1933 short story by Vladimir Nabokov

"The Leonardo" is a short story written in Russian by Vladimir Nabokov in Berlin in the summer of 1933. It was first published as Korolyyok in Posledniye Novosti in Paris the same year, and in 1956 as part of the collection Vesna v Fialte. After its translation into English by the author and his son Dmitri Nabokov it was incorporated into the collection A Russian Beauty and Other Stories and published in 1971.

== Plot summary ==
The narrator assembles the props for the story, and the actors appear: Gustav and his brother Anton are two beer-drinking German thugs, and the new lodger, Romantovski, who moves in with a heap of books. Romantovski appears different from the brothers; they try to investigate him further, visit him and sell him a pipe. They monitor him closely, try to get him drunk, and start to accost him. Finally Gustav uses his fiance, Anna, to stir him up. Out of fear Romantovski agrees to take her out to a movie. After the movie, Gustav and Anton intercept them, and Gustav goes about to "teach him a lesson" for going out with his girl. Romantovski gets assassinated.
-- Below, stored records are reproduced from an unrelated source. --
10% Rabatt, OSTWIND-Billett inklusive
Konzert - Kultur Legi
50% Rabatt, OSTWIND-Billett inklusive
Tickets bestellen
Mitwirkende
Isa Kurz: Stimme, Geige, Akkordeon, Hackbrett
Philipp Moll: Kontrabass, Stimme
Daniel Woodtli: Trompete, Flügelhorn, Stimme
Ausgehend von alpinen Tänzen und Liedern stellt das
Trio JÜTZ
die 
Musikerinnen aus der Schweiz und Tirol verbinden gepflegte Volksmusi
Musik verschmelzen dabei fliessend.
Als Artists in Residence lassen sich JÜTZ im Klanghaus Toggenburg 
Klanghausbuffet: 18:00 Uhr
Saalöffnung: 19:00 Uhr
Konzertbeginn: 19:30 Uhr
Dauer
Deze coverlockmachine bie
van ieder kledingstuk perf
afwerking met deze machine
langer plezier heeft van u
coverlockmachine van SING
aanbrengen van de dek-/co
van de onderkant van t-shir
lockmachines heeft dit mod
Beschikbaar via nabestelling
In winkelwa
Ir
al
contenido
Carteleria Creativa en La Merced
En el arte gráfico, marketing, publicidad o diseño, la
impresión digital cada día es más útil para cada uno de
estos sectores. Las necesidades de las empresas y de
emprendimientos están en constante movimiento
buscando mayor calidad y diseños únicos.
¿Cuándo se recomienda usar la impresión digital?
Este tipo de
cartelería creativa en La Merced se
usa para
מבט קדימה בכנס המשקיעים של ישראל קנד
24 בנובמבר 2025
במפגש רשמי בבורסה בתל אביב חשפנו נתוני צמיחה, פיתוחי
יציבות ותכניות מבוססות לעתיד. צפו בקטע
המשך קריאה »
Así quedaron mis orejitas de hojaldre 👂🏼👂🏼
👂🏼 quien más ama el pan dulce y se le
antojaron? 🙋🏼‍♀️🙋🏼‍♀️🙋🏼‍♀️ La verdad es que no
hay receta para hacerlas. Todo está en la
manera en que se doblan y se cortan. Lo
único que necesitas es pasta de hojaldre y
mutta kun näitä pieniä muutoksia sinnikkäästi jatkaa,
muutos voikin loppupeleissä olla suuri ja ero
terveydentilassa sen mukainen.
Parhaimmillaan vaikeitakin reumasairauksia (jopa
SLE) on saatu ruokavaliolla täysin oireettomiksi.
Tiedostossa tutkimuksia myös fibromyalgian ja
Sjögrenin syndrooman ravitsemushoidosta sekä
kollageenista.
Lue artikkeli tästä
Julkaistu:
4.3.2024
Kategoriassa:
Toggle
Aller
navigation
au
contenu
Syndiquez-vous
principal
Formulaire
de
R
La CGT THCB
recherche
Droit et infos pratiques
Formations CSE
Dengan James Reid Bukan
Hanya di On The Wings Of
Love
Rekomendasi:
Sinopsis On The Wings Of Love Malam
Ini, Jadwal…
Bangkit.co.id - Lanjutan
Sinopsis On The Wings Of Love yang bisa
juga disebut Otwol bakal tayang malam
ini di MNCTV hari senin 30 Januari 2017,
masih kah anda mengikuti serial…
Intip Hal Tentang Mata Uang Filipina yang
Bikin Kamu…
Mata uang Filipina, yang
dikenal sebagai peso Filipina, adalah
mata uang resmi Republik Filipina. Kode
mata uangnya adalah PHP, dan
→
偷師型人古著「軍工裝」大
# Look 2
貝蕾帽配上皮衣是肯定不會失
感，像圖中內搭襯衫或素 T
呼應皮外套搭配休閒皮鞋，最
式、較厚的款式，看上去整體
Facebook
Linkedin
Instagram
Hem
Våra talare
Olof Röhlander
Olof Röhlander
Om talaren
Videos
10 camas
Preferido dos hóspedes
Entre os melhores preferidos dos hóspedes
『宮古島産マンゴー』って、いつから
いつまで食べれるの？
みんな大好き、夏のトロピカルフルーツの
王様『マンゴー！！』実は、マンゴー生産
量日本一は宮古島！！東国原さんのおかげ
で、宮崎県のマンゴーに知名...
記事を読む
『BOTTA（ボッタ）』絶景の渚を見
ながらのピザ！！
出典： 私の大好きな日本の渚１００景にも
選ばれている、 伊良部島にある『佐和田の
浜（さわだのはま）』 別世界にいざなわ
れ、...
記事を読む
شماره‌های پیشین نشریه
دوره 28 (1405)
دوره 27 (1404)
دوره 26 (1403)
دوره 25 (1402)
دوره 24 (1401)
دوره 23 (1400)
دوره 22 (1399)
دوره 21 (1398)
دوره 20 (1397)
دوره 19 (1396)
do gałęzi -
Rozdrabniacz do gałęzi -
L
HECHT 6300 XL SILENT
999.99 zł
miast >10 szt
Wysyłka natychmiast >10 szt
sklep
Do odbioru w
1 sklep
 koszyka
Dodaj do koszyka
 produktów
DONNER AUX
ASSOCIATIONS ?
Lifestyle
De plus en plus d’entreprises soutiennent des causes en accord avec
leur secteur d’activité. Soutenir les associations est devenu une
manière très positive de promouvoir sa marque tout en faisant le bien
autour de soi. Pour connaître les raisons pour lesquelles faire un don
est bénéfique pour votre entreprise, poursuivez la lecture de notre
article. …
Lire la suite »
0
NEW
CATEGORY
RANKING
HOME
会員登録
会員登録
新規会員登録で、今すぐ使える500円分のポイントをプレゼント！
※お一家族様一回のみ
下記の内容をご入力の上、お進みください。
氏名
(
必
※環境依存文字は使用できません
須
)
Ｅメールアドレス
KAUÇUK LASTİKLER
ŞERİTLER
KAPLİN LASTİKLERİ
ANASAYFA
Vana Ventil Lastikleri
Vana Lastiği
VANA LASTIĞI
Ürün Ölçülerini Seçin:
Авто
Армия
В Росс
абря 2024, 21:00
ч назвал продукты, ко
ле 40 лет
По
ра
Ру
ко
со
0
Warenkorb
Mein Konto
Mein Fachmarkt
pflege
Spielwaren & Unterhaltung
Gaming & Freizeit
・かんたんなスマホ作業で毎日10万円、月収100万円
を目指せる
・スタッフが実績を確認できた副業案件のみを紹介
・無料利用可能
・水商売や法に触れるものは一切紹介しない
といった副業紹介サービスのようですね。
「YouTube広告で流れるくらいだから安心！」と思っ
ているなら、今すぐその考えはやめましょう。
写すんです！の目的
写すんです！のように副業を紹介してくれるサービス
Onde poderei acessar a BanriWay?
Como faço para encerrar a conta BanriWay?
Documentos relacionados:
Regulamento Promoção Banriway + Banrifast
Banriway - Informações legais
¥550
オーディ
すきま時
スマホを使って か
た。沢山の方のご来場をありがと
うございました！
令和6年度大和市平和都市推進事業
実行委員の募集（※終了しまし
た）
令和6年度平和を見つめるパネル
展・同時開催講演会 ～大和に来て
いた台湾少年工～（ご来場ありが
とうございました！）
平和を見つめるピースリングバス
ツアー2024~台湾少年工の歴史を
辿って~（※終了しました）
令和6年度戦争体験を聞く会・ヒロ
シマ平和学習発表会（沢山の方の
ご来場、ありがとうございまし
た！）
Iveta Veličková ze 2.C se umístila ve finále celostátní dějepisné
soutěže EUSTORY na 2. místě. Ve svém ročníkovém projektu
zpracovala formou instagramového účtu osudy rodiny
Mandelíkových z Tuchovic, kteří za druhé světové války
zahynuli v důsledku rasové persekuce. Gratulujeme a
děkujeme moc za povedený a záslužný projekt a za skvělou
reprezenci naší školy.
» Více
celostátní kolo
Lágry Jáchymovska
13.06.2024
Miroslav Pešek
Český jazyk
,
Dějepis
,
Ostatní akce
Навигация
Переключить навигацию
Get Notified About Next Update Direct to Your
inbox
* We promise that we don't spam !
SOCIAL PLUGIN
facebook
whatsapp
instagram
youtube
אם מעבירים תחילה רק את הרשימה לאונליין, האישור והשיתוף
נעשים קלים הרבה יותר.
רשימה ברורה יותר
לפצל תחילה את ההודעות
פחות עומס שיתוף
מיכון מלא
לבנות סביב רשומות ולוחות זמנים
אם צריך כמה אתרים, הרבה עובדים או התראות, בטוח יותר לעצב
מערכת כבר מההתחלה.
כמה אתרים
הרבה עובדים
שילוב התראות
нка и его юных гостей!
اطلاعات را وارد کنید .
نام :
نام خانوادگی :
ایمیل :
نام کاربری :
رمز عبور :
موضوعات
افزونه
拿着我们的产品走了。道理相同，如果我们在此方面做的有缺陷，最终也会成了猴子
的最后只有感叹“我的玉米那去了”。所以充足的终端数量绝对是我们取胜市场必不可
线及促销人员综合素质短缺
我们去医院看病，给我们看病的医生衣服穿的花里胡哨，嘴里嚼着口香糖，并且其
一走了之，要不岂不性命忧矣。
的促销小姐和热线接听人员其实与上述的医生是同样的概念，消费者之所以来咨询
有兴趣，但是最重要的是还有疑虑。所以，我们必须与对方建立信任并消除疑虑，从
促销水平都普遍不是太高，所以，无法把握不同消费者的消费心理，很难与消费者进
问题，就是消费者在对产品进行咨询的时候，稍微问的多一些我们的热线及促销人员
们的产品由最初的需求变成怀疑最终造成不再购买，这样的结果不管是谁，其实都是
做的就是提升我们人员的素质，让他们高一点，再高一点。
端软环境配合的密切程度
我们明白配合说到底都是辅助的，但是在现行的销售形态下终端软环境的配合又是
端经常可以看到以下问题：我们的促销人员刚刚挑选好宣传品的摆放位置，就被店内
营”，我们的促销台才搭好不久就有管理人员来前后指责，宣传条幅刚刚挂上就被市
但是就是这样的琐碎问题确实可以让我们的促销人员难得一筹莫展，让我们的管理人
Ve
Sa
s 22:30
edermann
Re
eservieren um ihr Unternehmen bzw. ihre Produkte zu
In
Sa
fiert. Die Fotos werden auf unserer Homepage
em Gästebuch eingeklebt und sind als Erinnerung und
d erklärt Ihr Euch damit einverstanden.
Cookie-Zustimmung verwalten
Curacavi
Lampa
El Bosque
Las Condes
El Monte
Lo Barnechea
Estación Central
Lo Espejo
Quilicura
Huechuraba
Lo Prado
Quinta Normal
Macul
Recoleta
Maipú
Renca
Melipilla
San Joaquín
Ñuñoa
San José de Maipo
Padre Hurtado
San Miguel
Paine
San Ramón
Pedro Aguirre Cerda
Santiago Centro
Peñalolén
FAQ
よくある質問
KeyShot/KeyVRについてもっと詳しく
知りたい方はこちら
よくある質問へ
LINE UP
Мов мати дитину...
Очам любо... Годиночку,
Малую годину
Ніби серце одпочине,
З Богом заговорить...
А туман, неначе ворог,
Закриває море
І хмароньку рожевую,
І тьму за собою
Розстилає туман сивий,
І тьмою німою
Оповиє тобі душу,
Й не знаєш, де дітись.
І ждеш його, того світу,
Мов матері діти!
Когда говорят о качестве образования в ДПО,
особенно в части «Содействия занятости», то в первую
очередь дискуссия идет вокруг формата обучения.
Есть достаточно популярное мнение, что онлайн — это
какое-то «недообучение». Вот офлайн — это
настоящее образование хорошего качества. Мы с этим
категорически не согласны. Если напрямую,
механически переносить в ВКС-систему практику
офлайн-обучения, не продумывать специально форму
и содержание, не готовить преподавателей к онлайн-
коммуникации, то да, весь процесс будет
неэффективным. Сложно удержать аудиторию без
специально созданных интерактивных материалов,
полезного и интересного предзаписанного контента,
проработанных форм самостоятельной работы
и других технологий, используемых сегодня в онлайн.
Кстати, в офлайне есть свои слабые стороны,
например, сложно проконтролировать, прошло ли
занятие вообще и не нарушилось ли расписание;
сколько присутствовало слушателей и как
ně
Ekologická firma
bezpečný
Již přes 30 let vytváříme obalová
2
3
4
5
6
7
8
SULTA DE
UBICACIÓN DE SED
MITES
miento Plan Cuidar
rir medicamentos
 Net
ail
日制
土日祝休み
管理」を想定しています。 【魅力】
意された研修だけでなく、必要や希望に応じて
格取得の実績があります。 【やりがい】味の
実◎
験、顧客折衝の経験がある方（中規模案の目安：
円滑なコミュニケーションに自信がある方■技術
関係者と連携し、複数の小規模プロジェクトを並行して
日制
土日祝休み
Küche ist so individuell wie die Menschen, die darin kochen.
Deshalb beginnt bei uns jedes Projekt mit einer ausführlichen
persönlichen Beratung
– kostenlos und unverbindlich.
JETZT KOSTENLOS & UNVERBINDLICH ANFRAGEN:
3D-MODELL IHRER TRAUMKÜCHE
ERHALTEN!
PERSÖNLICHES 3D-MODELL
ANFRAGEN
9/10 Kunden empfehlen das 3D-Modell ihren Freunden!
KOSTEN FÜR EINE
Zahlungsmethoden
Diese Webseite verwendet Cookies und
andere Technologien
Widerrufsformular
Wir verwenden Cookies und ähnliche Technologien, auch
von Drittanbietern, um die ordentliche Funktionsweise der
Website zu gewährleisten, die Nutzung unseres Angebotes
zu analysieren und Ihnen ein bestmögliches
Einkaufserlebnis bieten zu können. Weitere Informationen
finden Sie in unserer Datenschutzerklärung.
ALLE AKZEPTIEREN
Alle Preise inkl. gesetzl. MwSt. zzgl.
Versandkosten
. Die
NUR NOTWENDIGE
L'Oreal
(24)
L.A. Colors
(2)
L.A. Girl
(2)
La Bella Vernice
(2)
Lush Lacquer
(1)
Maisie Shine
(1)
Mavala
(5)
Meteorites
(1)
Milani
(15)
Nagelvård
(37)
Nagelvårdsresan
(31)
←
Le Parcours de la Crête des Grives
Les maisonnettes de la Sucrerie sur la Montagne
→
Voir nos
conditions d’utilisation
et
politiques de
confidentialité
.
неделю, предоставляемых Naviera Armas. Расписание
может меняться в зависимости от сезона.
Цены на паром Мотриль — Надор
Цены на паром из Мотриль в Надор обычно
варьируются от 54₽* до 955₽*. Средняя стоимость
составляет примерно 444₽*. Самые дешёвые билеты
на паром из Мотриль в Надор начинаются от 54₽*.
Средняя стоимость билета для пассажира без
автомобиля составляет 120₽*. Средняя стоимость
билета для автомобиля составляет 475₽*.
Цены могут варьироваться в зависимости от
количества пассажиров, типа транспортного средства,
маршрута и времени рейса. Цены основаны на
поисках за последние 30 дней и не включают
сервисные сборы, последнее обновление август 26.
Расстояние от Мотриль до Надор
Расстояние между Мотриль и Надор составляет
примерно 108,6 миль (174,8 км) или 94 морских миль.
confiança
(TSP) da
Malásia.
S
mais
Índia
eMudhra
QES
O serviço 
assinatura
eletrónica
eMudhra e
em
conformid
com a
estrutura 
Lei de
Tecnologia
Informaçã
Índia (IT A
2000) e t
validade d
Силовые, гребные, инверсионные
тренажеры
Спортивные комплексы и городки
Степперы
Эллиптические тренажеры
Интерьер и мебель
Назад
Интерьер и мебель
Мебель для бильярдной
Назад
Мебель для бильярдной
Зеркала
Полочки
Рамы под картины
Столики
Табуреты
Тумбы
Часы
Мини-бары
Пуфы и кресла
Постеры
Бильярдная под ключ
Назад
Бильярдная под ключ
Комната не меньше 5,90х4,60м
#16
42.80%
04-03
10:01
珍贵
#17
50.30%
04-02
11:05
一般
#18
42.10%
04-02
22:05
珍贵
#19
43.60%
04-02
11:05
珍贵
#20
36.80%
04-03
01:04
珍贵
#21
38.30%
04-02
The police investigation of his apartment reveals him to be a counterfeiter, - "a leonardo (from the name of the painter)". The narrator is shocked to learn this, thinking that he was a poet, and disappointed he sees the objects he had assembled for the story disappear.

==Comments==
The story was written in 1933 at a time when Hitler had just taken power, and Nabokov's description of the brothers reflects the mentality and methods of Nazi thugs. The figure of Romastoski is peculiar as he initially appears to be a literary man, but as the story evolves he is a criminal according to the police report. The story gives no clue to indicate that the police report was manipulated, however there is no evidence that the police searches for the murderer. The murderer feels cheated by the victim when he had sold him the pipe and was paid in counterfeit money. The narrator is unreliable, he assembles the set, set things into motion, becomes personally disgusted by the brothers ("fecal matter replacing the human brain"), yet, although the narrator/creator displays omniscience, at the end he indicates being surprised about the activities of "the leonardo".